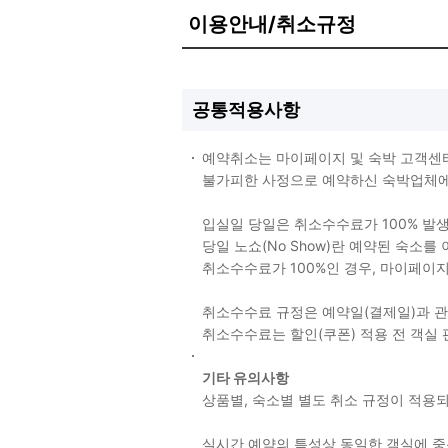
이용안내/취소규정
공통적용사항
예약취소는 마이페이지 및 숙박 고객센
불가피한 사정으로 예약하신 숙박업체에 
입실일 당일은 취소수수료가 100% 발
당일 노쇼(No Show)란 예약된 숙소
취소수수료가 100%인 경우, 마이페이
취소수수료 규정은 예약일(결제일)과 
취소수수료는 할인(쿠폰) 적용 전 객실
기타 유의사항
상품별, 숙소별 별도 취소 규정이 적
실시간 예약의 특성상 동일한 객실에 중복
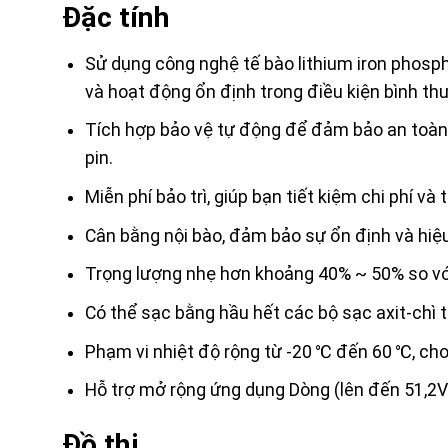
Đặc tính
Sử dụng công nghệ tế bào lithium iron phosp
và hoạt động ổn định trong điều kiện bình th
Tích hợp bảo vệ tự động để đảm bảo an toàn 
pin.
Miễn phí bảo trì, giúp bạn tiết kiệm chi phí và
Cân bằng nội bào, đảm bảo sự ổn định và hiệu
Trọng lượng nhẹ hơn khoảng 40% ~ 50% so với 
Có thể sạc bằng hầu hết các bộ sạc axit-chì ti
Phạm vi nhiệt độ rộng từ -20 ℃ đến 60 ℃, cho
Hỗ trợ mở rộng ứng dụng Dòng (lên đến 51,2V
Đồ thị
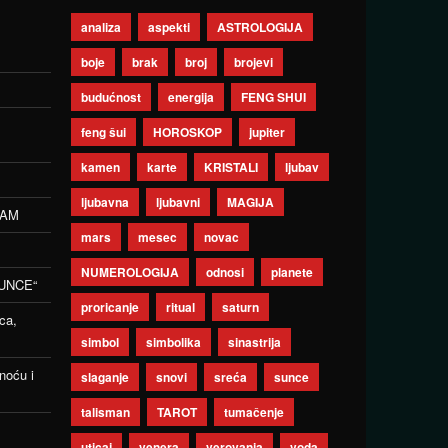
analiza
aspekti
ASTROLOGIJA
boje
brak
broj
brojevi
budućnost
energija
FENG SHUI
feng šui
HOROSKOP
jupiter
kamen
karte
KRISTALI
ljubav
ljubavna
ljubavni
MAGIJA
ZAM
mars
mesec
novac
NUMEROLOGIJA
odnosi
planete
UNCE“
proricanje
ritual
saturn
ca,
simbol
simbolika
sinastrija
noću i
slaganje
snovi
sreća
sunce
talisman
TAROT
tumačenje
uticaj
venera
verovanja
voda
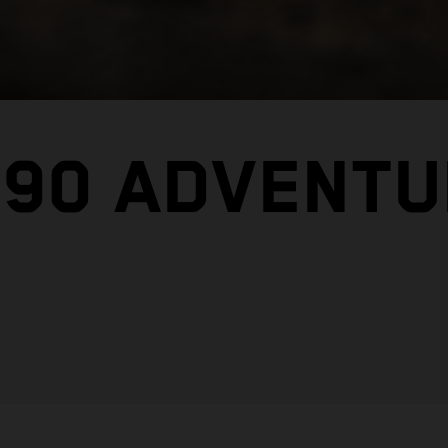
890 ADVENTU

---------------

Copy out only the lines of the records above from the one with "và hoạt động ổn định trong điều kiện bình th" through the one with "Có thể sạc bằng", exactly as they stand, both included.

và hoạt động ổn định trong điều kiện bình th
Tích hợp bảo vệ tự động để đảm bảo an toàn 
pin.
Miễn phí bảo trì, giúp bạn tiết kiệm chi phí và
Cân bằng nội bào, đảm bảo sự ổn định và hiệu
Trọng lượng nhẹ hơn khoảng 40% ~ 50% so với 
Có thể sạc bằng hầu hết các bộ sạc axit-chì ti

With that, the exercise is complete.